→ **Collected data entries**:
———

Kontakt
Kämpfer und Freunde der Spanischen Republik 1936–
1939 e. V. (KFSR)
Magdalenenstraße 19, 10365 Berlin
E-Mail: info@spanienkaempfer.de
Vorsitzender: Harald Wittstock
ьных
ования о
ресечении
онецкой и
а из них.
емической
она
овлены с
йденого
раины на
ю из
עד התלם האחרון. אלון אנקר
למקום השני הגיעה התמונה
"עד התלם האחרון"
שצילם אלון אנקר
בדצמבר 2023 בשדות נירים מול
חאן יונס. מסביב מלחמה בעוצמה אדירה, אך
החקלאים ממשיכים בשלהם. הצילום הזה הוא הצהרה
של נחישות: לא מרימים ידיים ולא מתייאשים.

———

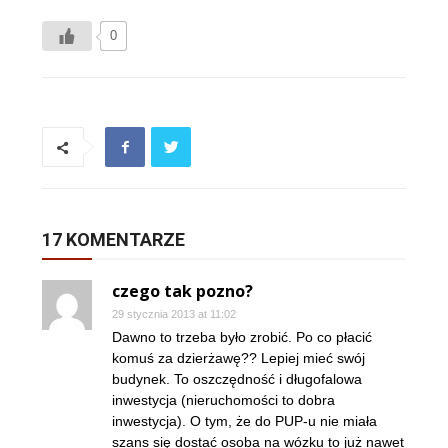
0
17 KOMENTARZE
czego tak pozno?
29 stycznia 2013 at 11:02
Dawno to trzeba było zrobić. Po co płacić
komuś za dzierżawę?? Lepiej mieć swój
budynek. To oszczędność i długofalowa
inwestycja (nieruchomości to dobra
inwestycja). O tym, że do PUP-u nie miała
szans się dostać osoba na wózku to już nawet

———

→ **What you need to do**: Among the entries above, the line containing "czego tak pozno?", the line containing "szans się dostać osoba na wózku to już nawet", and all lines between them are to be restated word for word; nothing else belongs in the reply.

→ **Completed exercise**:
czego tak pozno?
29 stycznia 2013 at 11:02
Dawno to trzeba było zrobić. Po co płacić
komuś za dzierżawę?? Lepiej mieć swój
budynek. To oszczędność i długofalowa
inwestycja (nieruchomości to dobra
inwestycja). O tym, że do PUP-u nie miała
szans się dostać osoba na wózku to już nawet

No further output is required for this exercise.